Gaining Social Media Success From Your Twitter QuittersMay 5th, 2010 by Mike
This past month I celebrated two milestones in the twittersphere. First I hit my two year anniversary of using Twitter and second I reached the 1,000 follower mark. Personally, I’ve never put a lot of weight into follower numbers. They can easily be inflated, they don’t illustrate any sort of real influence, and ultimately unless you are using follower numbers as a goal, they don’t offer a lot in terms of the measure of success.
That being said, about a week or so ago the Twitter follower tracking service, Qwitter began sending out e-mails again that notify you when someone has stopped following you. It was in that moment that I started thinking about how using tracking services like Qwitter could provide an opportunity for businesses to help improve their efforts on Twitter.
The data collected from Qwitter provides businesses with a means of following up with people who stopped following their business on Twitter; people that could potentially provide some insight as to why the company is losing followers. While this method isn’t flawless, it’s nothing new in terms of customer feedback and research. Oftentimes when we unsubscribe or cancel a service we will receive a follow up questionnaire or be directed to a short form to provide feedback as to why we have opted to discontinue the service. This same method could be applied using information from Qwitter.

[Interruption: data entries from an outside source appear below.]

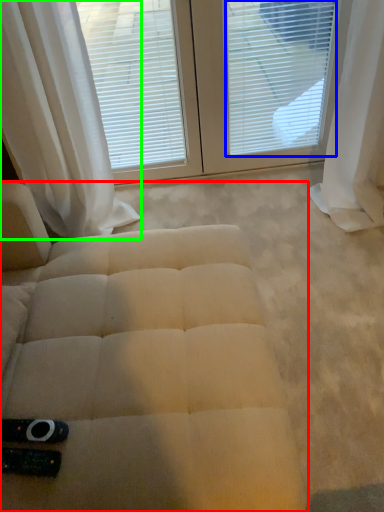 Question: Which object is positioned farthest from furniture (highlighted by a red box)? Select from blind (highlighted by a blue box) and curtain (highlighted by a green box).

Choices:
 (A) blind
 (B) curtain

Answer: (A) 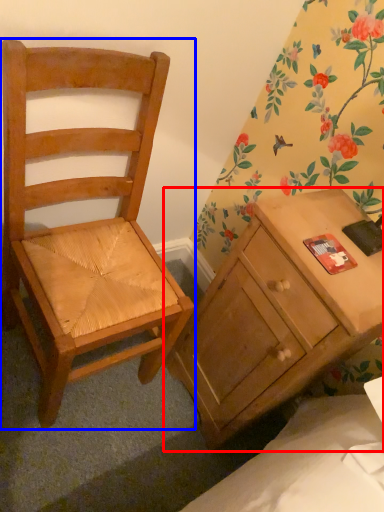 Question: Which of the following is the farthest to the observer, desk (highlighted by a red box) or chair (highlighted by a blue box)?

Choices:
 (A) desk
 (B) chair

Answer: (A) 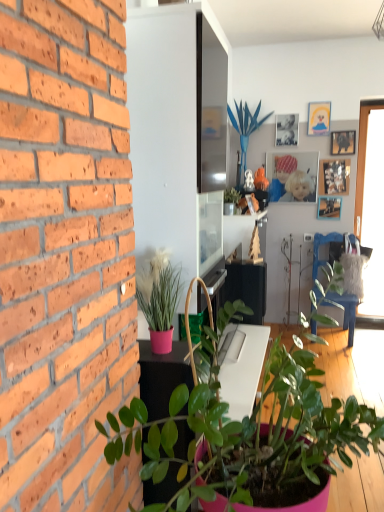 Question: Is pink matte plant at left, which is counted as the 2th houseplant, starting from the front, smaller than wooden picture frame at upper right, which is counted as the 1th picture frame, starting from the bottom?

Choices:
 (A) yes
 (B) no

Answer: (B)

Question: Does pink matte plant at left, which is counted as the 2th houseplant, starting from the front, have a greater width compared to wooden picture frame at upper right, marked as the 6th picture frame in a top-to-bottom arrangement?

Choices:
 (A) no
 (B) yes

Answer: (B)

Question: Can you confirm if pink matte plant at left, which is counted as the 2th houseplant, starting from the front, is shorter than wooden picture frame at upper right, marked as the 6th picture frame in a top-to-bottom arrangement?

Choices:
 (A) no
 (B) yes

Answer: (A)

Question: Is pink matte plant at left, which is counted as the 2th houseplant, starting from the front, aimed at wooden picture frame at upper right, which is counted as the 1th picture frame, starting from the bottom?

Choices:
 (A) yes
 (B) no

Answer: (B)

Question: From the image's perspective, does pink matte plant at left, which is the 3th houseplant from back to front, appear lower than wooden picture frame at upper right, marked as the 6th picture frame in a top-to-bottom arrangement?

Choices:
 (A) no
 (B) yes

Answer: (B)

Question: Considering the positions of transparent glass window at right and blue artificial plant at center, acting as the 1th houseplant starting from the back, in the image, is transparent glass window at right taller or shorter than blue artificial plant at center, acting as the 1th houseplant starting from the back,?

Choices:
 (A) short
 (B) tall

Answer: (B)

Question: From a real-world perspective, is transparent glass window at right positioned above or below blue artificial plant at center, which appears as the fourth houseplant when ordered from the bottom?

Choices:
 (A) below
 (B) above

Answer: (A)

Question: Visually, is transparent glass window at right positioned to the left or to the right of blue artificial plant at center, acting as the 1th houseplant starting from the back?

Choices:
 (A) left
 (B) right

Answer: (B)

Question: Is point (382, 240) closer or farther from the camera than point (240, 103)?

Choices:
 (A) farther
 (B) closer

Answer: (B)

Question: Is green glossy plant at upper center, positioned as the second houseplant in top-to-bottom order, wider or thinner than wooden picture frame at upper right, which is the third picture frame in top-to-bottom order?

Choices:
 (A) wide
 (B) thin

Answer: (A)

Question: Is green glossy plant at upper center, placed as the 2th houseplant when sorted from back to front, in front of or behind wooden picture frame at upper right, the fourth picture frame in the bottom-to-top sequence, in the image?

Choices:
 (A) behind
 (B) front

Answer: (B)

Question: From the image's perspective, is green glossy plant at upper center, placed as the 2th houseplant when sorted from back to front, located above or below wooden picture frame at upper right, the fourth picture frame in the bottom-to-top sequence?

Choices:
 (A) below
 (B) above

Answer: (A)

Question: In terms of size, does green glossy plant at upper center, which ranks as the 3th houseplant in bottom-to-top order, appear bigger or smaller than wooden picture frame at upper right, which is the third picture frame in top-to-bottom order?

Choices:
 (A) big
 (B) small

Answer: (A)

Question: Is point (158, 287) closer or farther from the camera than point (238, 198)?

Choices:
 (A) farther
 (B) closer

Answer: (B)

Question: In terms of height, does pink matte plant at left, which is counted as the 2th houseplant, starting from the front, look taller or shorter compared to green glossy plant at upper center, which is the 3th houseplant in front-to-back order?

Choices:
 (A) tall
 (B) short

Answer: (A) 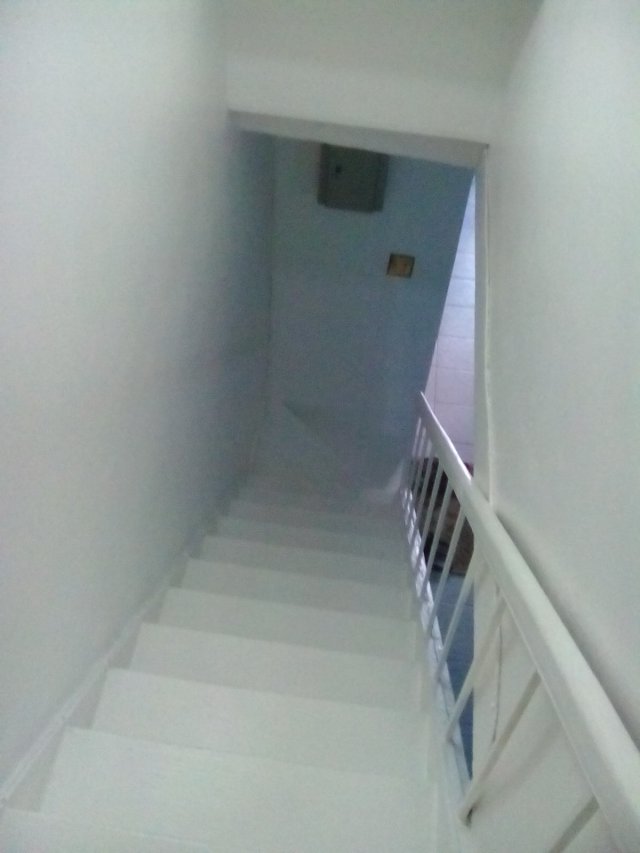 Find the location of a particular element. The height and width of the screenshot is (853, 640). highest tread on the staircase that is visible is located at coordinates (76, 830). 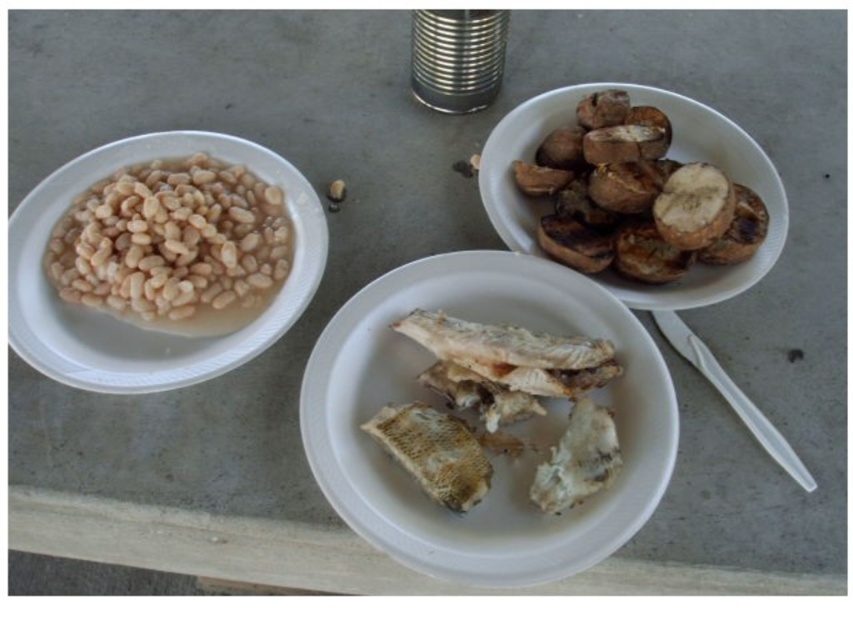 Does white plastic fork at lower right have a greater width compared to matte brown nut at center?

Yes.

Is white plastic fork at lower right taller than matte brown nut at center?

Correct, white plastic fork at lower right is much taller as matte brown nut at center.

Which is behind, point (811, 481) or point (334, 198)?

The point (334, 198) is more distant.

The image size is (853, 640). Find the location of `white plastic fork at lower right`. white plastic fork at lower right is located at coordinates (732, 396).

Does white matte plate at center have a lesser width compared to matte brown nut at center?

Incorrect, white matte plate at center's width is not less than matte brown nut at center's.

Does point (303, 428) come behind point (334, 196)?

No, it is not.

Locate an element on the screen. This screenshot has width=853, height=640. white matte plate at center is located at coordinates (509, 428).

The width and height of the screenshot is (853, 640). Describe the element at coordinates (502, 410) in the screenshot. I see `brown crispy fish at center` at that location.

Is point (468, 392) behind point (636, 218)?

No, (468, 392) is closer to viewer.

Is point (495, 355) positioned in front of point (723, 177)?

That is True.

The height and width of the screenshot is (640, 853). What are the coordinates of `brown crispy fish at center` in the screenshot? It's located at (502, 410). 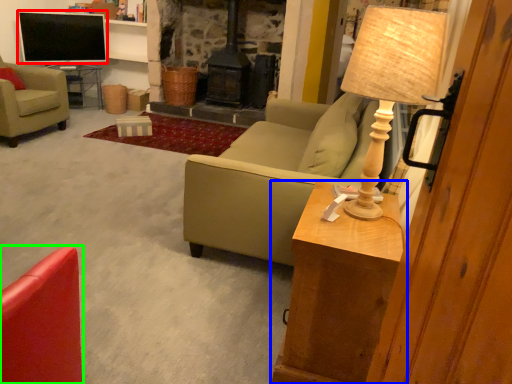 Question: Which object is positioned closest to television (highlighted by a red box)? Select from table (highlighted by a blue box) and chair (highlighted by a green box).

Choices:
 (A) table
 (B) chair

Answer: (A) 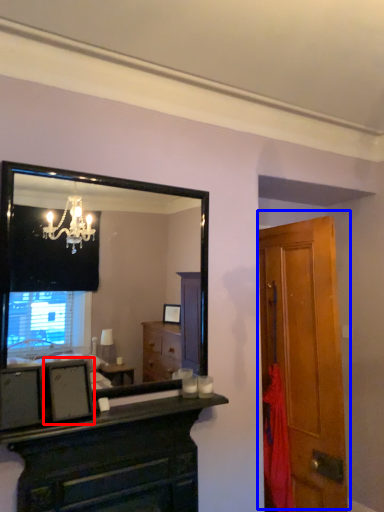 Question: Which object appears farthest to the camera in this image, picture frame (highlighted by a red box) or door (highlighted by a blue box)?

Choices:
 (A) picture frame
 (B) door

Answer: (B) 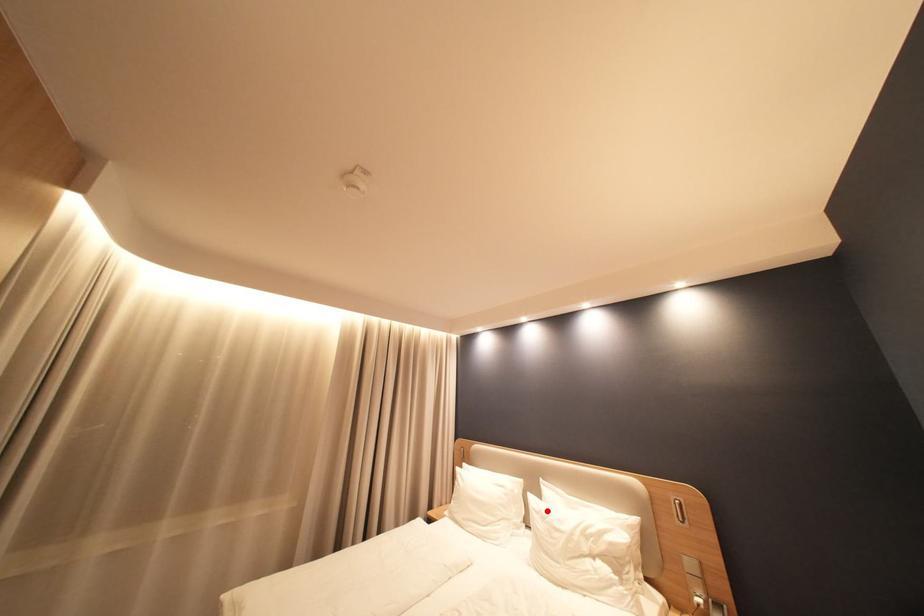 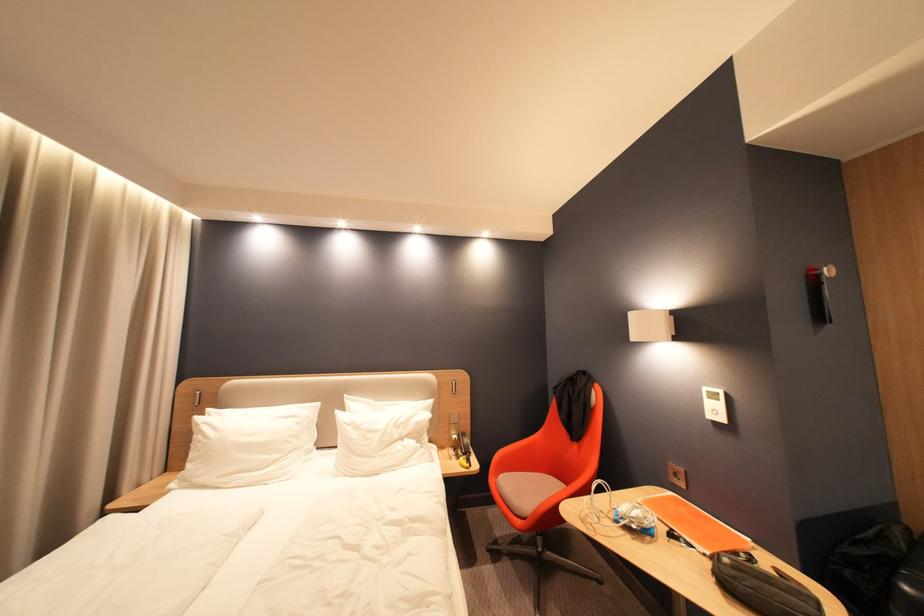 The point at the highlighted location is marked in the first image. Where is the corresponding point in the second image?

(359, 424) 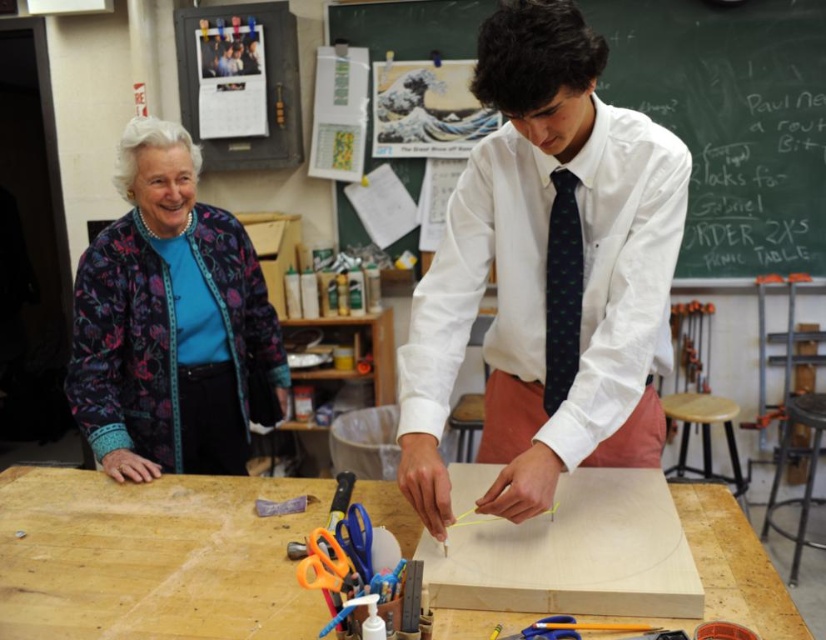 Does floral-patterned fabric at left have a larger size compared to dark green textured tie at center?

Correct, floral-patterned fabric at left is larger in size than dark green textured tie at center.

This screenshot has width=826, height=640. I want to click on floral-patterned fabric at left, so click(x=169, y=321).

Who is more distant from viewer, (247,291) or (556,326)?

The point (247,291) is behind.

The image size is (826, 640). What are the coordinates of `floral-patterned fabric at left` in the screenshot? It's located at point(169,321).

Who is more forward, (74, 596) or (720, 420)?

Point (74, 596) is in front.

Is light brown wood at center to the left of wooden stool at right from the viewer's perspective?

Correct, you'll find light brown wood at center to the left of wooden stool at right.

Does point (179, 509) come behind point (708, 419)?

That is False.

You are a GUI agent. You are given a task and a screenshot of the screen. Output one action in this format:
    pyautogui.click(x=<x>, y=<y>)
    Task: Click on the light brown wood at center
    This screenshot has width=826, height=640.
    Given the screenshot: What is the action you would take?
    pyautogui.click(x=150, y=557)

Can you confirm if green chalkboard at upper center is wider than wooden stool at right?

Indeed, green chalkboard at upper center has a greater width compared to wooden stool at right.

Between green chalkboard at upper center and wooden stool at right, which one is positioned lower?

Positioned lower is wooden stool at right.

What do you see at coordinates (730, 120) in the screenshot? Image resolution: width=826 pixels, height=640 pixels. I see `green chalkboard at upper center` at bounding box center [730, 120].

Where is `green chalkboard at upper center`? green chalkboard at upper center is located at coordinates (730, 120). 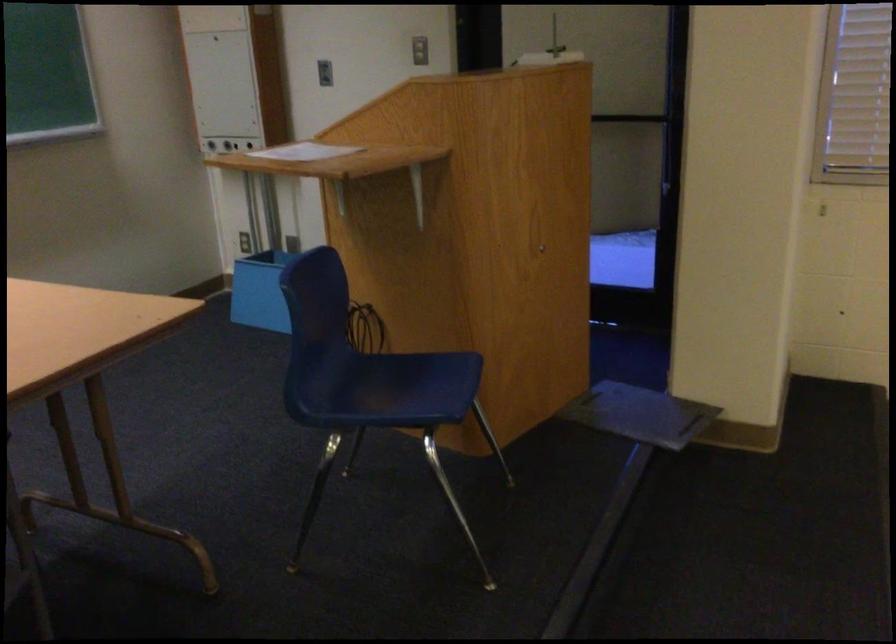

Businesses could create a Twitter specific landing page that has a short questionnaire asking visitors why they stopped following the business on twitter. Then, using the e-mails sent from Qwitter they could sort through the un-follow notifications and contact legitimate followers (you know the one’s who aren’t playing the twit it and quit it game trying to sell you on their get rich quick schemes) via a tweet asking them to provide feedback as to why they stopped following the business on Twitter. Were you tweeting too much? Were you not engaging enough? Was it all about you, and not about your audience? These are the kinds of questions you could ask in your questionnaire to aid in your efforts.
Does this open the door for some criticism because of an open tweet to a fellow twitter user about un-following you? Sure it does, but if you use it in a way that is right for your business and can benefit the social media efforts of your company as a whole then I think the good outweigh the bad. If you’re afraid of engaging followers this way you could always look for other opportunities to contact them outside the socialsphere, but you will be forced to invest that much more time and effort into the process.